就像小时候那样直接飞扑到爷爷的怀里;就像小时候那样让爷爷用他的短胡茬蹭自己的脸;就像小时候那样让爷爷从他的口袋里掏出甜甜的糖果喂给自己;
就像……小时候那样……
“!”
夏尔惊奇的发现自己的手竟然穿过了老人的肩膀。
“为……什么?”不等夏尔思考,惯性携他那扑空的身体跪倒在地,紧接着喉咙处突然好像被填满了一般,初进房间的那股窒息感又卷土重来。
“哈——哈——”夏尔用手使劲按住了自己的脖子,利用那喉咙里的那一丝空暇呼吸着。但庆幸的是这次异常仅仅只持续了几秒。一瞬间夏尔便感觉呼吸已经恢复了正常。
为什么会穿过去?夏尔回头看着还在朝房门方向微笑的爷爷,疑云逐渐笼上心头。
难道这个房间是有鬼怪在作祟吗?
或许是这一摔让夏尔恢复了一些理智,他开始重新整合有关于这个奇怪房间的一切线索。
消失的锁、迎客铃铛、溺水、推手、澪、逝去的爷爷、钢笔、微笑、穿过、虚影……
巨量的词汇开始在夏尔的脑海中凝聚,链接,重构,他在思考着能破解这一疑问的关键线索。
如果将这一切理解为一场梦境,那消失的锁和逝去的爷爷就是自己内心所偏向的产物,因为内心想要破开这把锁,所以这把锁消失了;因为内心想要见到爷爷,所以爷爷出现了。这样的解读看似没有问题,但实则漏洞百出。既然梦中的一切都会按自己所想要发展的桥段去发展,那这场异变也是自己所期望的吗?溺水的深潭,带领自己脱出深潭的推手。难道自己的内心也会阻止自己吗?
“叮铃~”
突然,迎客铃的一声悦动中断了夏尔的沉思之路。
有人来了?偏偏这个时候?夏尔赶忙抬头朝门的方向看去。
首先映入眼帘的并不是来客的面貌而是一把小巧的雨伞。不,确切的说更像是一朵白色的“玫瑰”,纯白的伞布铺在同样纯白的伞骨上就像那玫瑰的花瓣;四周微微翘起的浅黄色领花就像是玫瑰里外伸的花蕊;淡绿色的伞柄就像是玫瑰下的枝茎。
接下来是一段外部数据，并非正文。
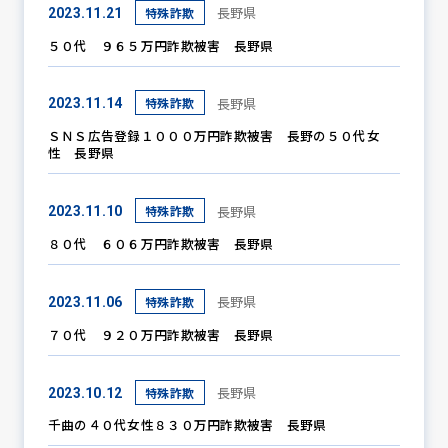
長野県
特殊詐欺
2023.11.21
５０代 ９６５万円詐欺被害 長野県
長野県
特殊詐欺
2023.11.14
ＳＮＳ広告登録１０００万円詐欺被害 長野の５０代女
性 長野県
長野県
特殊詐欺
2023.11.10
８０代 ６０６万円詐欺被害 長野県
長野県
特殊詐欺
2023.11.06
７０代 ９２０万円詐欺被害 長野県
長野県
特殊詐欺
2023.10.12
千曲の４０代女性８３０万円詐欺被害 長野県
可能是有伞遮着的缘故,夏尔并未看清来者的容颜,只能判断出是一位身材娇小的少女。他低头打量着少女的服饰——森系复古样式的双层蕾丝花边娃娃领衬衫搭配米灰色的束腰长裙以及黑色圆头的玛丽珍小皮鞋。
从衣着上来看,少女就像是西方童话故事王室的小公主一样,可爱,活泼,小巧玲珑。
看着离自己越来越近的“白玫瑰”,夏尔记忆中的某件物品似乎与眼前的这把白伞有着极强的共鸣。
夏尔仔细搜寻着记忆中能与之相匹配的物品。
夏尔瞪大了眼睛。
是那把锁。
记忆中那把锁的外观似乎跟眼前这把的伞样式一模一样。
虽不能说明什么确切事实,但至少夏尔可以肯定锁的来历一定跟眼前的这位少女有关,更甚至恐怕连锁的消失也是她的杰作。
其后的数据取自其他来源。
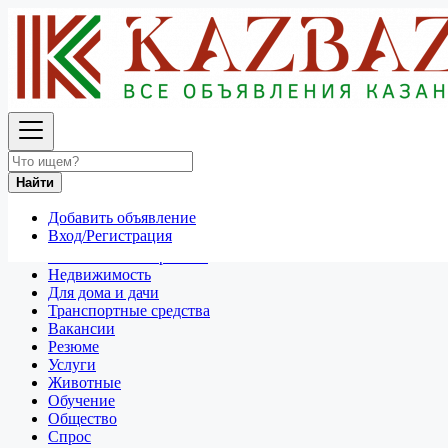
Найти
Россия
Услуги
Все объявления в 50 км around Саратов
Найти
Отдам даром
Добавить объявление
Разное
Вход/Регистрация
Личные вещи
Техника и электроника
Недвижимость
Для дома и дачи
Транспортные средства
Вакансии
Резюме
Услуги
Животные
Обучение
Общество
Спрос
她为什么要打伞呢?我记得今天可是一个艳阳高照的好天气。夏尔想着扭头朝窗外看去。
窗外并没有如自己想象中的那般和煦暖阳,而是灰蒙蒙的,狂风吹弄着窗户生锈的合页发出吱呀吱呀的响声,大颗大颗的水滴像是从天上泼下来的一样,一颗一颗的砸在窗户玻璃上,好像再用点劲就会把玻璃砸碎一般——一场始料未及的风暴正在袭来。
夏尔咽了口唾沫,如果是往常夏尔一定会怀疑自己疯了,但奈何今天发生的不寻常事实在是太多了,突然的天气变化夏尔只能理解为自然的情绪。
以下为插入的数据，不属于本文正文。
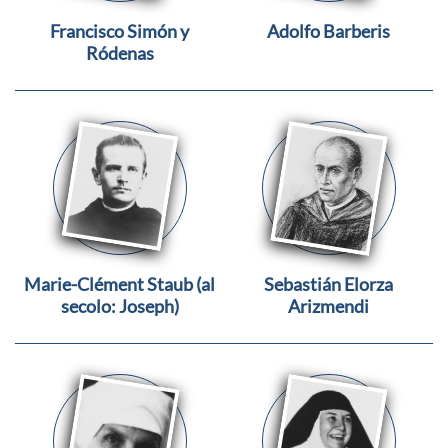
Francisco Simón y
Adolfo Barberis
Ródenas
Marie-Clément Staub (al
Sebastián Elorza
secolo: Joseph)
Arizmendi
突然,少女合上雨伞,转身放进房门旁边的伞桶里,又低头从地垫上轻轻蹭去小皮鞋鞋底的泥泞,又弯下腰提了提裙下的白袜边后抬起来了头。
夏尔这才完整看到少女的容貌。
柔顺的金丝长发披在少女娇小身体的肩后直至腰间,两股长鬓角由一个夸张的超大号白色蝴蝶结装饰的发带分割在耳前。
干净红润的白暂脸颊上方镶嵌着一双如蓝宝石般透明深邃的眼眸,仔细看去就仿佛集齐了世间所有灵魂的灵性一般。
夏尔感觉少女就像是一件精致的陶瓷娃娃。甚至有些好奇少女动起来的时候是不是会发出“哗啪哗啪”的瓷器碰撞音。
在确定自己收拾好后少女缓步走向书桌的正对面,费力地拉开书桌对面的木椅,一只脚先趴在了椅子上,然后双手按住椅子面,使劲爬了上去。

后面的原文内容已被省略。